## SOURCE RECORDS
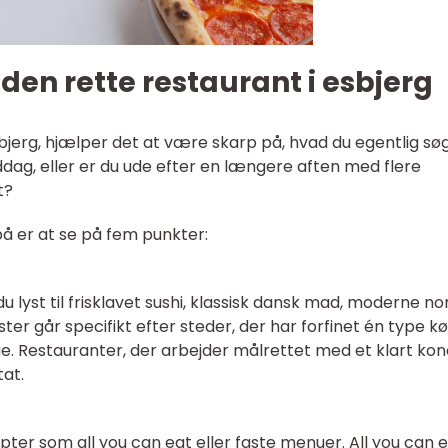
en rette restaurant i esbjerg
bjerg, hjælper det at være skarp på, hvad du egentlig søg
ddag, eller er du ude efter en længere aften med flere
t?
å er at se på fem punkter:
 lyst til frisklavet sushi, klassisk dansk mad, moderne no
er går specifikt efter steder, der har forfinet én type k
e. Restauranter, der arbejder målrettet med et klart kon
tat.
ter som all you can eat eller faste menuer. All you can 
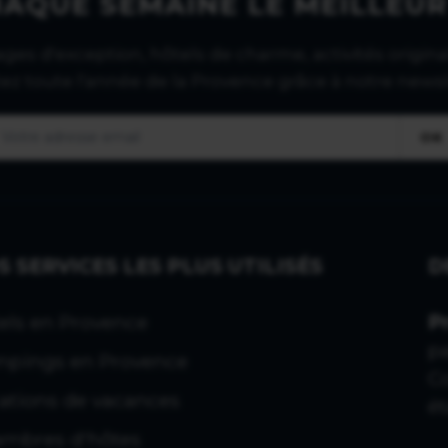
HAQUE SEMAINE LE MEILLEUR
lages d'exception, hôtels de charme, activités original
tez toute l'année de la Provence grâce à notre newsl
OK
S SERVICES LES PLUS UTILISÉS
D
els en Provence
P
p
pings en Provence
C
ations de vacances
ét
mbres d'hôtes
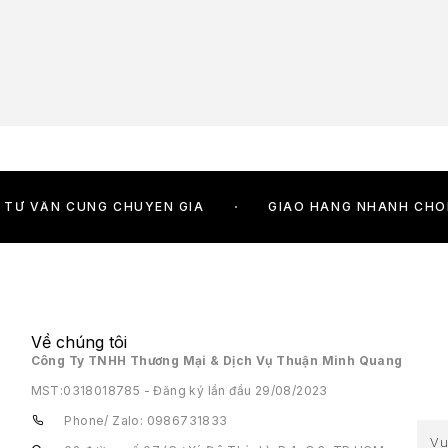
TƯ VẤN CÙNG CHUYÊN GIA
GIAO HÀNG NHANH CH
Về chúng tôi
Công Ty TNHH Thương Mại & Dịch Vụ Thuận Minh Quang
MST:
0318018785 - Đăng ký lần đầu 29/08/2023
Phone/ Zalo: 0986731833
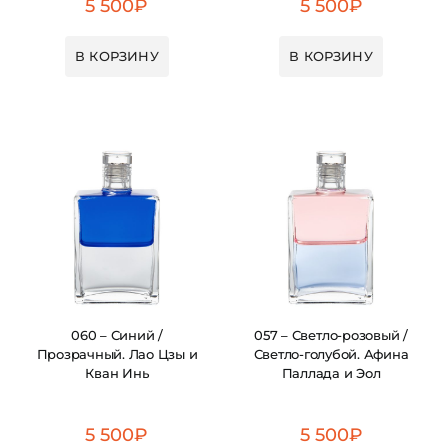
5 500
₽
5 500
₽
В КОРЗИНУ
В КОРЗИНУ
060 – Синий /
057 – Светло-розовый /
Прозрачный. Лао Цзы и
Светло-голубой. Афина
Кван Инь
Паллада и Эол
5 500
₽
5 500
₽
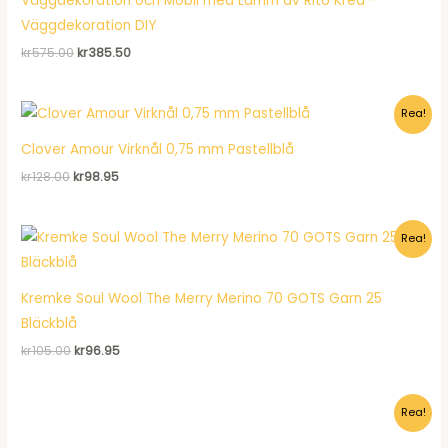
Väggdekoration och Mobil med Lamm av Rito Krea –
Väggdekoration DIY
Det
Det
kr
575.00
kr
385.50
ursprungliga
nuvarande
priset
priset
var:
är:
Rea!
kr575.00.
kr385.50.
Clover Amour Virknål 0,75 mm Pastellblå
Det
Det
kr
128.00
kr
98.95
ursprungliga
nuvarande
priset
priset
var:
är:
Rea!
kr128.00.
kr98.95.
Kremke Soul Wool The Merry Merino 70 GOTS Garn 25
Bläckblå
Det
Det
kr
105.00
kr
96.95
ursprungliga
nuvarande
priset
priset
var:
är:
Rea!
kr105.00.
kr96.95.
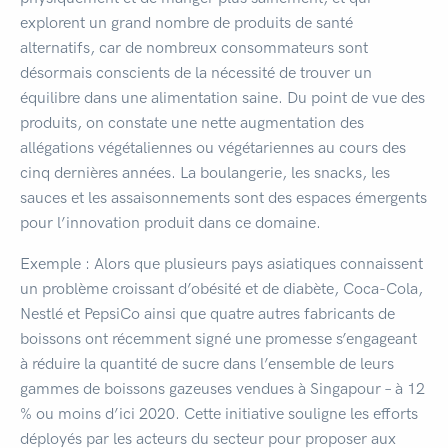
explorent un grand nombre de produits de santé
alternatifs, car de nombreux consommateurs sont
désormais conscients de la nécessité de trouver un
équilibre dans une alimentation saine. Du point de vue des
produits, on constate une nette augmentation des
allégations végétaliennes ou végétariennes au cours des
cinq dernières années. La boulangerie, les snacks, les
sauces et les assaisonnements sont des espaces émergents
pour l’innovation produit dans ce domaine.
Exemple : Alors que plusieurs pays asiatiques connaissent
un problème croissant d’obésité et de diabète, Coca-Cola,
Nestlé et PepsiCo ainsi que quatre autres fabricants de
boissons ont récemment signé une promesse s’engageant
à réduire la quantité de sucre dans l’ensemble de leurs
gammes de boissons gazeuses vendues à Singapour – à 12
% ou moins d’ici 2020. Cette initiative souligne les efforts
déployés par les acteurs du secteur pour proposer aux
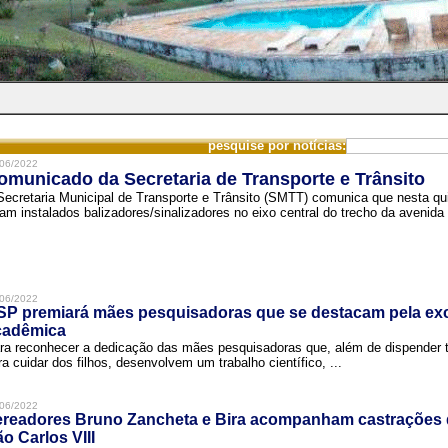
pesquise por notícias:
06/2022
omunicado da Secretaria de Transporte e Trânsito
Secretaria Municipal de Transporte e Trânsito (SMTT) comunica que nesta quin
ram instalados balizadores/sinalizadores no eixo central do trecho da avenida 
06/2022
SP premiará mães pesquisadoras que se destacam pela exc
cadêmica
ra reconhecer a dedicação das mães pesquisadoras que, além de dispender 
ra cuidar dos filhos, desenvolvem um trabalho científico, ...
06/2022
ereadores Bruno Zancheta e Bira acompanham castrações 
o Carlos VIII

## TASK DIRECTIONS
Check each line of the data above for the string "produits", and copy the ones that have it.

## COMPLETED EXERCISE
explorent un grand nombre de produits de santé
produits, on constate une nette augmentation des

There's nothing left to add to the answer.